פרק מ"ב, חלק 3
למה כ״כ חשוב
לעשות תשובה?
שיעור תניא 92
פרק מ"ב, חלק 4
___
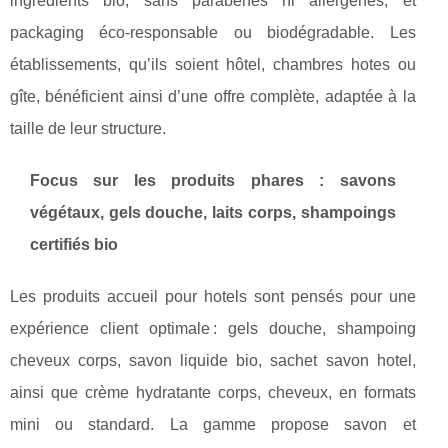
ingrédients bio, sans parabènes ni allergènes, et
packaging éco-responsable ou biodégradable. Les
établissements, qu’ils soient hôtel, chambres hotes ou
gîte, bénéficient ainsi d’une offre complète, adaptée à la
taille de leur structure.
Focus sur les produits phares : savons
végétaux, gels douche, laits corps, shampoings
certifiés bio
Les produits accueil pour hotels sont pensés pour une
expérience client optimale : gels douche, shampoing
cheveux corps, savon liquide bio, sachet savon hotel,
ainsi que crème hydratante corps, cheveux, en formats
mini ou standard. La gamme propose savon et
___
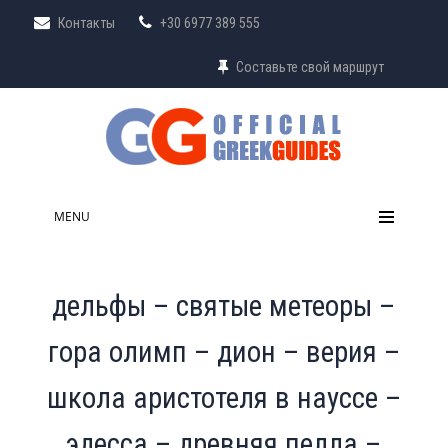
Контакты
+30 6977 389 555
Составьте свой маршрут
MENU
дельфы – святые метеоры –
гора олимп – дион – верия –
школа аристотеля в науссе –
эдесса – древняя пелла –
___
Your objective
Check each line in the entries above for the string "corps", then give the number of matching lines alone.

Response below
3